TASK STATEMENT: Output only the span of lines that begins at the line containing "английские книги для" and ends at the last line of the data, both included, exactly as they appear.

INPUT MATERIAL section start

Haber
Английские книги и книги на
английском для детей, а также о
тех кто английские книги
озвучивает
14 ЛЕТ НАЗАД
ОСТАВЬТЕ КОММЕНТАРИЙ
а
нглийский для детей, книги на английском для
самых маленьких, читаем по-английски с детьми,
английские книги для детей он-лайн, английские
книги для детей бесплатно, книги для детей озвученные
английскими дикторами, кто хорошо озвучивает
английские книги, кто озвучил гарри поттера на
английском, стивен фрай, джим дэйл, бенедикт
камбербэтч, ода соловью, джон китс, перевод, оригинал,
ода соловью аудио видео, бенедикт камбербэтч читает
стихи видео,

INPUT MATERIAL section end

SOLUTION:
английские книги для детей он-лайн, английские
книги для детей бесплатно, книги для детей озвученные
английскими дикторами, кто хорошо озвучивает
английские книги, кто озвучил гарри поттера на
английском, стивен фрай, джим дэйл, бенедикт
камбербэтч, ода соловью, джон китс, перевод, оригинал,
ода соловью аудио видео, бенедикт камбербэтч читает
стихи видео,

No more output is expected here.